### What is being asked
Would you restate the entries below word for word, starting at the first line and ending with the one that has "Adresa místa konání"?

────────────────────

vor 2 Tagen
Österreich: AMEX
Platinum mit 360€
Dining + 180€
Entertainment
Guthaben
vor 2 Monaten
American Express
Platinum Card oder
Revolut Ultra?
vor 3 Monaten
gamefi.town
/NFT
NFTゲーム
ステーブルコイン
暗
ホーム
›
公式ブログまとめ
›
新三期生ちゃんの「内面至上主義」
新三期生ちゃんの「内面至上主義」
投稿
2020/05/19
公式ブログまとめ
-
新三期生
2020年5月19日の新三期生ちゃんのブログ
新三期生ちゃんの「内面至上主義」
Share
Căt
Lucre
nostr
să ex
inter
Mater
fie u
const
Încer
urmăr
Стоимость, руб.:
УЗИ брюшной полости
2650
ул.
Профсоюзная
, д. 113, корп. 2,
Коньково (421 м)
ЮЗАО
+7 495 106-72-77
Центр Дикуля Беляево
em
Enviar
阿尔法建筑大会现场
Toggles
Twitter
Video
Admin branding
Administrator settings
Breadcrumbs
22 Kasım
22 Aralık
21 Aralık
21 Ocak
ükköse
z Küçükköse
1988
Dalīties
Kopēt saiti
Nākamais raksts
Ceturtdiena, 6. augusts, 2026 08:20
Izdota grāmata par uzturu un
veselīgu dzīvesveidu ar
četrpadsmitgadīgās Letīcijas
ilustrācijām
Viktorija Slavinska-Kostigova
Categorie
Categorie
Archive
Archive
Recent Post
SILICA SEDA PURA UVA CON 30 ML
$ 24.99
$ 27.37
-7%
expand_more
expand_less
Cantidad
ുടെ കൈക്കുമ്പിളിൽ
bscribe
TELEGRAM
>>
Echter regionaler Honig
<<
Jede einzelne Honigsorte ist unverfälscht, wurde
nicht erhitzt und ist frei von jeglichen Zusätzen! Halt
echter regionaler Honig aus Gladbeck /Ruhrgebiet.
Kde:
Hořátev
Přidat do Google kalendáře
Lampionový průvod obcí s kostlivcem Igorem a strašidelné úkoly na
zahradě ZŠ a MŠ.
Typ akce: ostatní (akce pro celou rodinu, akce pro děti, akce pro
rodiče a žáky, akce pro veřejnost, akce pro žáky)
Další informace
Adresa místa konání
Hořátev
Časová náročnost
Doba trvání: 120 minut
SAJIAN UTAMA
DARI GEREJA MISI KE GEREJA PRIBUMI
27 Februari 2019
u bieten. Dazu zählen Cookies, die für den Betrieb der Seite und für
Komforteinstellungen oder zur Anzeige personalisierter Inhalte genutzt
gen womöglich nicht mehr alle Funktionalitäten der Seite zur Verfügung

────────────────────

### Your response
vor 2 Tagen
Österreich: AMEX
Platinum mit 360€
Dining + 180€
Entertainment
Guthaben
vor 2 Monaten
American Express
Platinum Card oder
Revolut Ultra?
vor 3 Monaten
gamefi.town
/NFT
NFTゲーム
ステーブルコイン
暗
ホーム
›
公式ブログまとめ
›
新三期生ちゃんの「内面至上主義」
新三期生ちゃんの「内面至上主義」
投稿
2020/05/19
公式ブログまとめ
-
新三期生
2020年5月19日の新三期生ちゃんのブログ
新三期生ちゃんの「内面至上主義」
Share
Căt
Lucre
nostr
să ex
inter
Mater
fie u
const
Încer
urmăr
Стоимость, руб.:
УЗИ брюшной полости
2650
ул.
Профсоюзная
, д. 113, корп. 2,
Коньково (421 м)
ЮЗАО
+7 495 106-72-77
Центр Дикуля Беляево
em
Enviar
阿尔法建筑大会现场
Toggles
Twitter
Video
Admin branding
Administrator settings
Breadcrumbs
22 Kasım
22 Aralık
21 Aralık
21 Ocak
ükköse
z Küçükköse
1988
Dalīties
Kopēt saiti
Nākamais raksts
Ceturtdiena, 6. augusts, 2026 08:20
Izdota grāmata par uzturu un
veselīgu dzīvesveidu ar
četrpadsmitgadīgās Letīcijas
ilustrācijām
Viktorija Slavinska-Kostigova
Categorie
Categorie
Archive
Archive
Recent Post
SILICA SEDA PURA UVA CON 30 ML
$ 24.99
$ 27.37
-7%
expand_more
expand_less
Cantidad
ുടെ കൈക്കുമ്പിളിൽ
bscribe
TELEGRAM
>>
Echter regionaler Honig
<<
Jede einzelne Honigsorte ist unverfälscht, wurde
nicht erhitzt und ist frei von jeglichen Zusätzen! Halt
echter regionaler Honig aus Gladbeck /Ruhrgebiet.
Kde:
Hořátev
Přidat do Google kalendáře
Lampionový průvod obcí s kostlivcem Igorem a strašidelné úkoly na
zahradě ZŠ a MŠ.
Typ akce: ostatní (akce pro celou rodinu, akce pro děti, akce pro
rodiče a žáky, akce pro veřejnost, akce pro žáky)
Další informace
Adresa místa konání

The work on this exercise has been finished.